Saved data entries
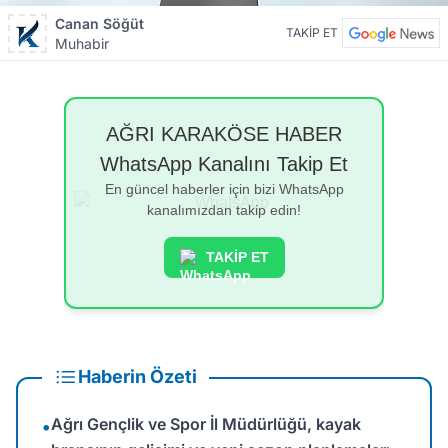
Canan Söğüt
TAKİP ET
Muhabir
AĞRI KARAKÖSE HABER
WhatsApp Kanalını Takip Et
En güncel haberler için bizi WhatsApp
kanalımızdan takip edin!
TAKİP ET
Haberin Özeti
Ağrı Gençlik ve Spor İl Müdürlüğü, kayak
•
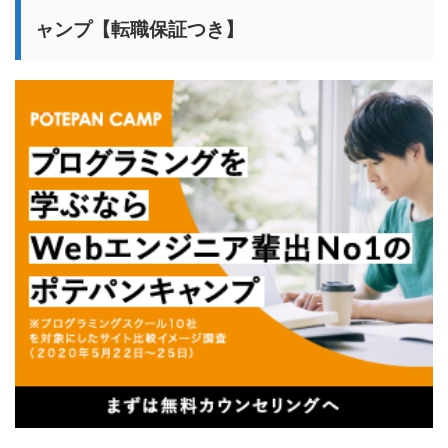
ャンプ【転職保証つき】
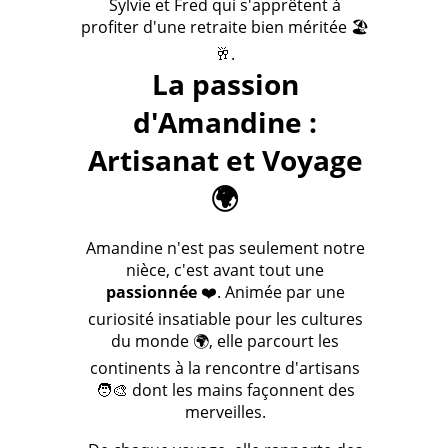
Sylvie et Fred qui s'apprêtent à
profiter d'une retraite bien méritée 🏖️
🥂.
La passion
d'Amandine :
Artisanat et Voyage
🌍
Amandine n'est pas seulement notre
nièce, c'est avant tout une
passionnée
❤️. Animée par une
curiosité insatiable pour les cultures
du monde 🌍, elle parcourt les
continents à la rencontre d'artisans
🧑‍🎨 dont les mains façonnent des
merveilles.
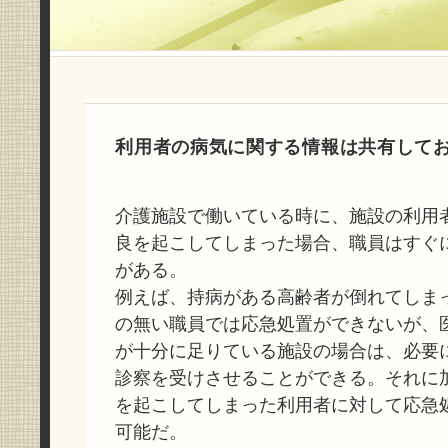
利用者の病気に関する情報は共有して
介護施設で働いている時に、施設の利用
良を起こしてしまった場合、職員はすぐ
がある。
例えば、持病がある高齢者が倒れてしま
の無い職員では応急処置ができないが、
が十分に足りている施設の場合は、必要
診察を受けさせることができる。それに
を起こしてしまった利用者に対して応急
可能だ。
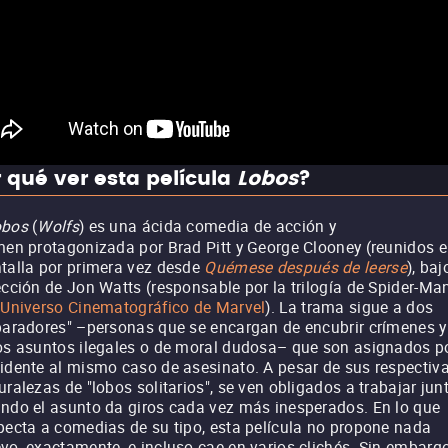
 qué ver esta película
Lobos
?
obos
(
Wolfs
) es una ácida comedia de acción y
men protagonizada por Brad Pitt y George Clooney (reunidos 
talla por primera vez desde
Quémese después de leerse
), baj
ección de Jon Watts (responsable por la trilogía de Spider-Ma
l
Universo Cinematográfico de Marvel
). La trama sigue a dos
paradores" –personas que se encargan de encubrir crímenes y
os asuntos ilegales o de moral dudosa– que son asignados p
idente al mismo caso de asesinato. A pesar de sus respectiv
uralezas de "lobos solitarios", se ven obligados a trabajar jun
ndo el asunto da giros cada vez más inesperados. En lo que
pecta a comedias de su tipo, esta película no propone nada
vo, exactamente, e incluso cae en varios clichés. Sin embargo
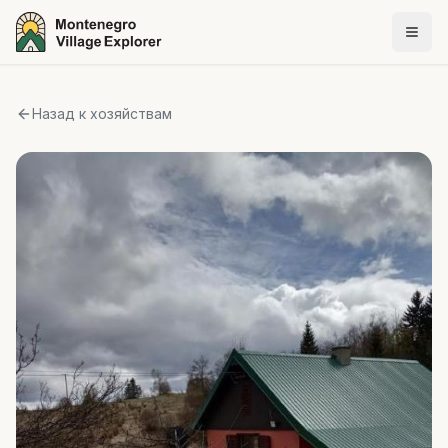
Назад к хозяйствам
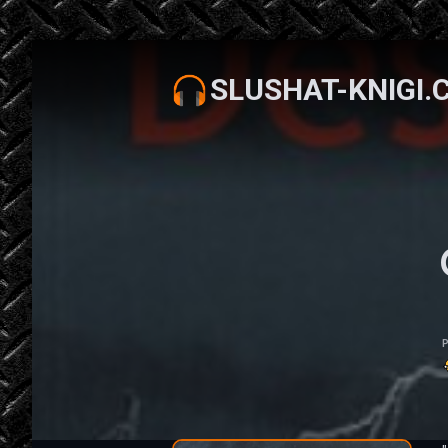
SLUSHAT-KNIGI.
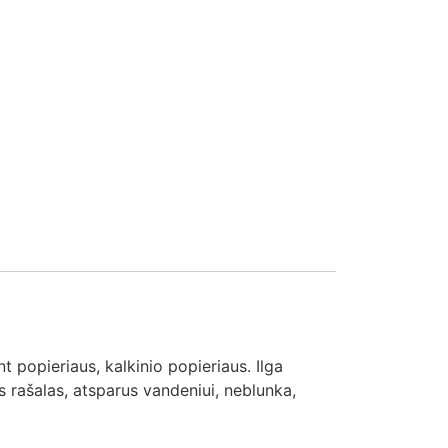
popieriaus, kalkinio popieriaus. Ilga
os rašalas, atsparus vandeniui, neblunka,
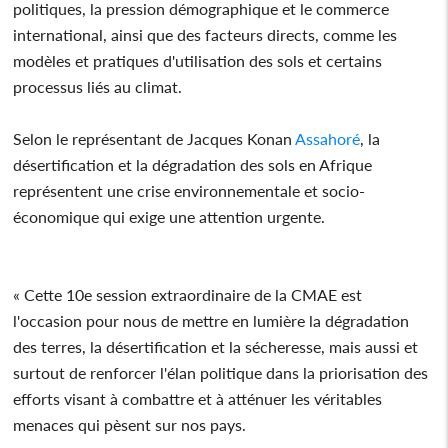
politiques, la pression démographique et le commerce
international, ainsi que des facteurs directs, comme les
modèles et pratiques d'utilisation des sols et certains
processus liés au climat.
Selon le représentant de Jacques Konan
Assahoré
, la
désertification et la dégradation des sols en Afrique
représentent une crise environnementale et socio-
économique qui exige une attention urgente.
« Cette 10e session extraordinaire de la CMAE est
l'occasion pour nous de mettre en lumière la dégradation
des terres, la désertification et la sécheresse, mais aussi et
surtout de renforcer l'élan politique dans la priorisation des
efforts visant à combattre et à atténuer les véritables
menaces qui pèsent sur nos pays.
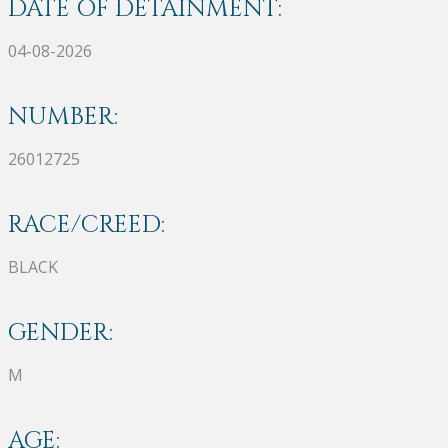
DATE OF DETAINMENT:
04-08-2026
NUMBER:
26012725
RACE/CREED:
BLACK
GENDER:
M
AGE:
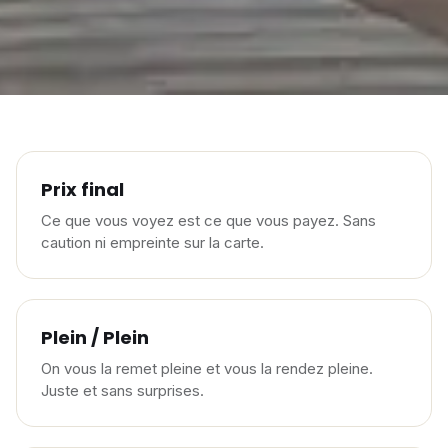
Prix final
Ce que vous voyez est ce que vous payez. Sans
caution ni empreinte sur la carte.
Plein / Plein
On vous la remet pleine et vous la rendez pleine.
Juste et sans surprises.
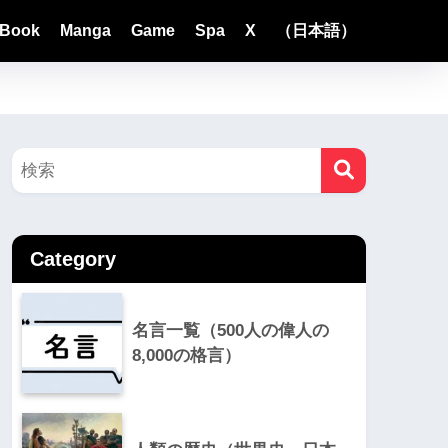
Book
Manga
Game
Spa
X
（日本語）
Category
名言一覧（500人の偉人の
8,000の格言）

▶ _Task description_:
Work through the records above. Copy every line with the string "Amandine".

▶ _Written solution_:
d'Amandine :
Amandine n'est pas seulement notre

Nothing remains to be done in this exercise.